* **TASK DESCRIPTION**
Take the entries below and print, exactly, the stretch from the line containing "Lundi 11 août" through the line containing "Петрозаводск", both included.

* **STORED DATA**

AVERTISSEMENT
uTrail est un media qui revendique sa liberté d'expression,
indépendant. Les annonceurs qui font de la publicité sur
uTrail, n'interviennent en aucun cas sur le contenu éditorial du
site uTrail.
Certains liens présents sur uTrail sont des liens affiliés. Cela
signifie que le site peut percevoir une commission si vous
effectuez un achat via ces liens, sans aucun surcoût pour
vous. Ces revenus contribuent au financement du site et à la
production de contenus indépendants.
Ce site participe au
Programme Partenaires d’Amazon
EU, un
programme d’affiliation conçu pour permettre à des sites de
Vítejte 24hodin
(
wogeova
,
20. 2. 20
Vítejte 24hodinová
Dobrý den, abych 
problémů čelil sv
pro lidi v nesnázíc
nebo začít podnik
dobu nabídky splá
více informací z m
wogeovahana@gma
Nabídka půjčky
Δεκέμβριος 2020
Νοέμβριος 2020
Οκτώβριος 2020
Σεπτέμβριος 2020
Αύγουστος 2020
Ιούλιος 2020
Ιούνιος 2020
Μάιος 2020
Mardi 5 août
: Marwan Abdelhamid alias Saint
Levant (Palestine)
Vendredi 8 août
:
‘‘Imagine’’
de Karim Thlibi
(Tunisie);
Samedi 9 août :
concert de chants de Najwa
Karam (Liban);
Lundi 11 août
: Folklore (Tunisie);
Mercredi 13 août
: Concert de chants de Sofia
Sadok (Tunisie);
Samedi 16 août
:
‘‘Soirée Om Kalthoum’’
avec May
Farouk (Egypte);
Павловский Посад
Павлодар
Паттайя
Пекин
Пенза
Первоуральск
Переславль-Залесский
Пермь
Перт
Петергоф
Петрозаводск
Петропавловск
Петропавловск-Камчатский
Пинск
---
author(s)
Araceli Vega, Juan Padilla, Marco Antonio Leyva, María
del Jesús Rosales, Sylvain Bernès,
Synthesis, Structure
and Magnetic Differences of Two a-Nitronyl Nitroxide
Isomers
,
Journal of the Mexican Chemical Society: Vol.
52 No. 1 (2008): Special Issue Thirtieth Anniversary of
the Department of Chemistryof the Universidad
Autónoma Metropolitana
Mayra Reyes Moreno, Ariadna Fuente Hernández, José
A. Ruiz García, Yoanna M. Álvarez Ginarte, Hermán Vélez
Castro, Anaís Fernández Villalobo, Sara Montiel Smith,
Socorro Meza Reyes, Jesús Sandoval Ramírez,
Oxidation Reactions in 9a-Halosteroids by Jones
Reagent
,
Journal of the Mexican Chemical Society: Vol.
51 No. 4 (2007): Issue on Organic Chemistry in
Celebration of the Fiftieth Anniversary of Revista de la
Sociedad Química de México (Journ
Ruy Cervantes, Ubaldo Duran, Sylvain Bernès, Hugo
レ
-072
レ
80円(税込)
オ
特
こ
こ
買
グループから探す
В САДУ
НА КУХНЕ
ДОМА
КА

* **OUTPUT FOR THIS TASK**
Lundi 11 août
: Folklore (Tunisie);
Mercredi 13 août
: Concert de chants de Sofia
Sadok (Tunisie);
Samedi 16 août
:
‘‘Soirée Om Kalthoum’’
avec May
Farouk (Egypte);
Павловский Посад
Павлодар
Паттайя
Пекин
Пенза
Первоуральск
Переславль-Залесский
Пермь
Перт
Петергоф
Петрозаводск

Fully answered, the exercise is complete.